▸ Try it
Output each entry in full so that the result matches the data exactly.
Top of Material shown
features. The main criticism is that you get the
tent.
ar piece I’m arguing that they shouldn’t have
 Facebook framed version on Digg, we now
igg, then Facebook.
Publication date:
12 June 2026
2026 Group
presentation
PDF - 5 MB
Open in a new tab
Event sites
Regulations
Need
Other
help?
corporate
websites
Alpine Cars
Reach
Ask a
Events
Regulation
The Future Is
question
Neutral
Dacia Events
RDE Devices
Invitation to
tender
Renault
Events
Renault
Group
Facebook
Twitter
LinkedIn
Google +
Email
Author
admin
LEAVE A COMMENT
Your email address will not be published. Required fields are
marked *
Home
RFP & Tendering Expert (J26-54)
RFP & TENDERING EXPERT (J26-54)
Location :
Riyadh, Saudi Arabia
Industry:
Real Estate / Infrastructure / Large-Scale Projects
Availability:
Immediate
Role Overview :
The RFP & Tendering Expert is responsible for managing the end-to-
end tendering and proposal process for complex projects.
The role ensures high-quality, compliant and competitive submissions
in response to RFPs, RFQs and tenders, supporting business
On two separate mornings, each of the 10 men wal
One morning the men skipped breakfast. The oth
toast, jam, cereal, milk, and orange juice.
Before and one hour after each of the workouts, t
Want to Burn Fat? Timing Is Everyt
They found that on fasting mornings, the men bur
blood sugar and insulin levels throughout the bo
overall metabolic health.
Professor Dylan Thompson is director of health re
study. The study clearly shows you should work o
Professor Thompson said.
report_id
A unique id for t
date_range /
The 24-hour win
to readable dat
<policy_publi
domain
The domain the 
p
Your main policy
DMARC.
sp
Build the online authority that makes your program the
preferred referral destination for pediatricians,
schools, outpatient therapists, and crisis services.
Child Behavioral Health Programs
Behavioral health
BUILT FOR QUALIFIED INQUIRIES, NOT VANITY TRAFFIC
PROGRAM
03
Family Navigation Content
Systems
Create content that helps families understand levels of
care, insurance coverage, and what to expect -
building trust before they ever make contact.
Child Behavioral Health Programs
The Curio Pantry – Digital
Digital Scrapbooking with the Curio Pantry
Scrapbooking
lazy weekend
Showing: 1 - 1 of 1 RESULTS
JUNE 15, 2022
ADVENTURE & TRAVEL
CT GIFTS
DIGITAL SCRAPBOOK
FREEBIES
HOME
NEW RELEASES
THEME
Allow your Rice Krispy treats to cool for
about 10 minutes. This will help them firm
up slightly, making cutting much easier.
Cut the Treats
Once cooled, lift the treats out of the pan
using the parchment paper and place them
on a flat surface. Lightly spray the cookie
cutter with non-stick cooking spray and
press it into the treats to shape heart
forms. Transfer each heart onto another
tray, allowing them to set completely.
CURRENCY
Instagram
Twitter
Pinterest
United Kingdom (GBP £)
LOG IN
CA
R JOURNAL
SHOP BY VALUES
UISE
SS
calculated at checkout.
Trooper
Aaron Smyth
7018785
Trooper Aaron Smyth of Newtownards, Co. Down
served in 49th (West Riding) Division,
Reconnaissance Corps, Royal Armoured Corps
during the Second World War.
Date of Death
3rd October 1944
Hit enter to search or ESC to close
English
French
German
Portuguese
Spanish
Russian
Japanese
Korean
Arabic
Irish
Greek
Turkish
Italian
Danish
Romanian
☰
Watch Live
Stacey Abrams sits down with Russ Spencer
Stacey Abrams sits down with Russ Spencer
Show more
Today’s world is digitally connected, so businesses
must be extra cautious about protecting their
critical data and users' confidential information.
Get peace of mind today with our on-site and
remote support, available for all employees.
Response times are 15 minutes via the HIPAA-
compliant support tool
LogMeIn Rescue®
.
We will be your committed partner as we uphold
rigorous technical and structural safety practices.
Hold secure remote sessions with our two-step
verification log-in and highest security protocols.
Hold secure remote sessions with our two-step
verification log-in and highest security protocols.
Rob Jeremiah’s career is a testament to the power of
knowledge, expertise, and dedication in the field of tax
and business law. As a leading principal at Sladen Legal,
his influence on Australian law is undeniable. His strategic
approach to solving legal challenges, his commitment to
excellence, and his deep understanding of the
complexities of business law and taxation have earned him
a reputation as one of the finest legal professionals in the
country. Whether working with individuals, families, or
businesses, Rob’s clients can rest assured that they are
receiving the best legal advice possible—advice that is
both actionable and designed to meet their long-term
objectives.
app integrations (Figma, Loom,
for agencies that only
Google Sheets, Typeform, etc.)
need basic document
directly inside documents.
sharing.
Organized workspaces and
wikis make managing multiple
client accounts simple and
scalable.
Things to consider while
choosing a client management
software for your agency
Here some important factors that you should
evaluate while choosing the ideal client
Bottom of Material shown
▸ Completed task
features. The main criticism is that you get the
tent.
ar piece I’m arguing that they shouldn’t have
 Facebook framed version on Digg, we now
igg, then Facebook.
Publication date:
12 June 2026
2026 Group
presentation
PDF - 5 MB
Open in a new tab
Event sites
Regulations
Need
Other
help?
corporate
websites
Alpine Cars
Reach
Ask a
Events
Regulation
The Future Is
question
Neutral
Dacia Events
RDE Devices
Invitation to
tender
Renault
Events
Renault
Group
Facebook
Twitter
LinkedIn
Google +
Email
Author
admin
LEAVE A COMMENT
Your email address will not be published. Required fields are
marked *
Home
RFP & Tendering Expert (J26-54)
RFP & TENDERING EXPERT (J26-54)
Location :
Riyadh, Saudi Arabia
Industry:
Real Estate / Infrastructure / Large-Scale Projects
Availability:
Immediate
Role Overview :
The RFP & Tendering Expert is responsible for managing the end-to-
end tendering and proposal process for complex projects.
The role ensures high-quality, compliant and competitive submissions
in response to RFPs, RFQs and tenders, supporting business
On two separate mornings, each of the 10 men wal
One morning the men skipped breakfast. The oth
toast, jam, cereal, milk, and orange juice.
Before and one hour after each of the workouts, t
Want to Burn Fat? Timing Is Everyt
They found that on fasting mornings, the men bur
blood sugar and insulin levels throughout the bo
overall metabolic health.
Professor Dylan Thompson is director of health re
study. The study clearly shows you should work o
Professor Thompson said.
report_id
A unique id for t
date_range /
The 24-hour win
to readable dat
<policy_publi
domain
The domain the 
p
Your main policy
DMARC.
sp
Build the online authority that makes your program the
preferred referral destination for pediatricians,
schools, outpatient therapists, and crisis services.
Child Behavioral Health Programs
Behavioral health
BUILT FOR QUALIFIED INQUIRIES, NOT VANITY TRAFFIC
PROGRAM
03
Family Navigation Content
Systems
Create content that helps families understand levels of
care, insurance coverage, and what to expect -
building trust before they ever make contact.
Child Behavioral Health Programs
The Curio Pantry – Digital
Digital Scrapbooking with the Curio Pantry
Scrapbooking
lazy weekend
Showing: 1 - 1 of 1 RESULTS
JUNE 15, 2022
ADVENTURE & TRAVEL
CT GIFTS
DIGITAL SCRAPBOOK
FREEBIES
HOME
NEW RELEASES
THEME
Allow your Rice Krispy treats to cool for
about 10 minutes. This will help them firm
up slightly, making cutting much easier.
Cut the Treats
Once cooled, lift the treats out of the pan
using the parchment paper and place them
on a flat surface. Lightly spray the cookie
cutter with non-stick cooking spray and
press it into the treats to shape heart
forms. Transfer each heart onto another
tray, allowing them to set completely.
CURRENCY
Instagram
Twitter
Pinterest
United Kingdom (GBP £)
LOG IN
CA
R JOURNAL
SHOP BY VALUES
UISE
SS
calculated at checkout.
Trooper
Aaron Smyth
7018785
Trooper Aaron Smyth of Newtownards, Co. Down
served in 49th (West Riding) Division,
Reconnaissance Corps, Royal Armoured Corps
during the Second World War.
Date of Death
3rd October 1944
Hit enter to search or ESC to close
English
French
German
Portuguese
Spanish
Russian
Japanese
Korean
Arabic
Irish
Greek
Turkish
Italian
Danish
Romanian
☰
Watch Live
Stacey Abrams sits down with Russ Spencer
Stacey Abrams sits down with Russ Spencer
Show more
Today’s world is digitally connected, so businesses
must be extra cautious about protecting their
critical data and users' confidential information.
Get peace of mind today with our on-site and
remote support, available for all employees.
Response times are 15 minutes via the HIPAA-
compliant support tool
LogMeIn Rescue®
.
We will be your committed partner as we uphold
rigorous technical and structural safety practices.
Hold secure remote sessions with our two-step
verification log-in and highest security protocols.
Hold secure remote sessions with our two-step
verification log-in and highest security protocols.
Rob Jeremiah’s career is a testament to the power of
knowledge, expertise, and dedication in the field of tax
and business law. As a leading principal at Sladen Legal,
his influence on Australian law is undeniable. His strategic
approach to solving legal challenges, his commitment to
excellence, and his deep understanding of the
complexities of business law and taxation have earned him
a reputation as one of the finest legal professionals in the
country. Whether working with individuals, families, or
businesses, Rob’s clients can rest assured that they are
receiving the best legal advice possible—advice that is
both actionable and designed to meet their long-term
objectives.
app integrations (Figma, Loom,
for agencies that only
Google Sheets, Typeform, etc.)
need basic document
directly inside documents.
sharing.
Organized workspaces and
wikis make managing multiple
client accounts simple and
scalable.
Things to consider while
choosing a client management
software for your agency
Here some important factors that you should
evaluate while choosing the ideal client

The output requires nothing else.